Overall, there was a lack of a specific and recognized category of survivorship across all practices as well as an absence of an informed action plan to manage these patients. In response to the investigators’ questions, clinicians appeared to be unsure that cancer survivorship care was a clinically meaningful category that extended beyond the periodic assessment of recurrence.
Additionally, most clinicians reported becoming disengaged with patients’ care following referral to oncology.
This study did not examine the gap in clinicians’ knowledge or their current knowledge about survivorship care, which may have limited the findings. Investigators of this study agreed that future studies are required to see if similar findings can be observed in other clinical practices.

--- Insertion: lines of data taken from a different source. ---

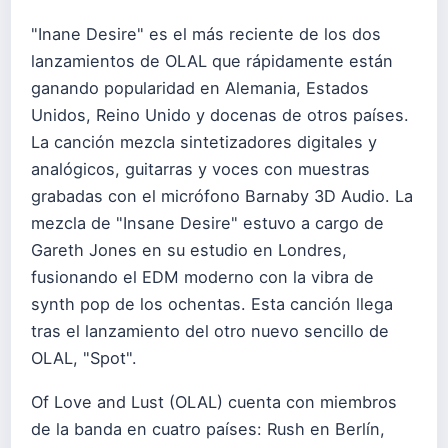
"Inane Desire" es el más reciente de los dos
lanzamientos de OLAL que rápidamente están
ganando popularidad en Alemania, Estados
Unidos, Reino Unido y docenas de otros países.
La canción mezcla sintetizadores digitales y
analógicos, guitarras y voces con muestras
grabadas con el micrófono Barnaby 3D Audio. La
mezcla de "Insane Desire" estuvo a cargo de
Gareth Jones en su estudio en Londres,
fusionando el EDM moderno con la vibra de
synth pop de los ochentas. Esta canción llega
tras el lanzamiento del otro nuevo sencillo de
OLAL, "Spot".
Of Love and Lust (OLAL) cuenta con miembros
de la banda en cuatro países: Rush en Berlín,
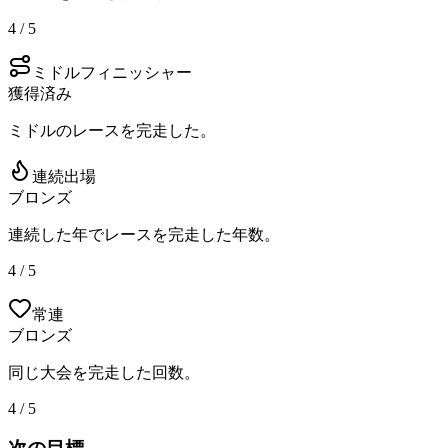
4 / 5
ミドルフィニッシャー
獲得済み
ミドルのレースを完走した。
連続出場
ブロンズ
連続した年でレースを完走した年数。
4 / 5
常連
ブロンズ
同じ大会を完走した回数。
4 / 5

“At this point,” commented Benjamin F. Crabtree, PhD, “we don’t really know what information primary care clinicians need in their everyday workflow, or in what format.” He adds that many patients with a history of cancer often present with “multiple morbidities, and we need to figure out how care plans influence and are influenced by these other medical conditions.”
Jenna Howard, PhD, another investigator from this study, added, we don't have all the answers just yet, as cancer survivorship is a complex issue. According to Dr. Howard, this study may be a starting point, as it identified a lack of clinical coherence in this area, and before proposing concrete interventions, more needs to be learned.
The researchers agreed that there is a substantial need for more primary care voices addressing the issue.
“Interprofessional collaboration will be essential for developing standardized clinical definitions, diagnostic and billing codes, workflows, and health information technology that is amenable to cancer survivorship care management,” concluded the investigators.